▶ _Problem_: Return a faithful copy of all the entries, omitting the images.

▶ _Records shown_:

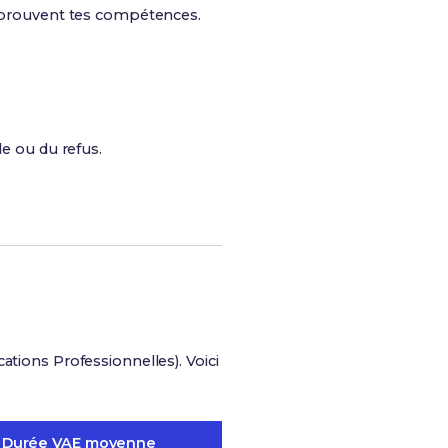
qui prouvent tes compétences.
le ou du refus.
cations Professionnelles). Voici
Durée VAE moyenne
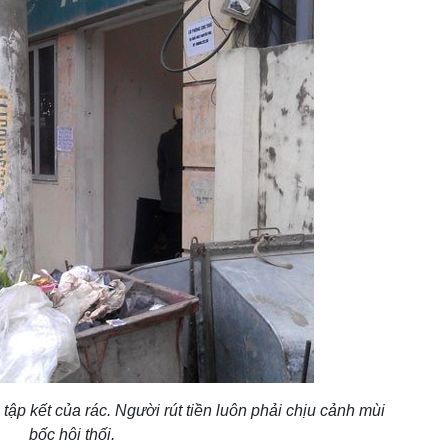
ập kết của rác. Người rút tiền luôn phải chịu cảnh mùi
bốc hôi thối.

▶ _Expected answer_:
qui prouvent tes compétences.
le ou du refus.
cations Professionnelles). Voici
Durée VAE moyenne
ập kết của rác. Người rút tiền luôn phải chịu cảnh mùi
bốc hôi thối.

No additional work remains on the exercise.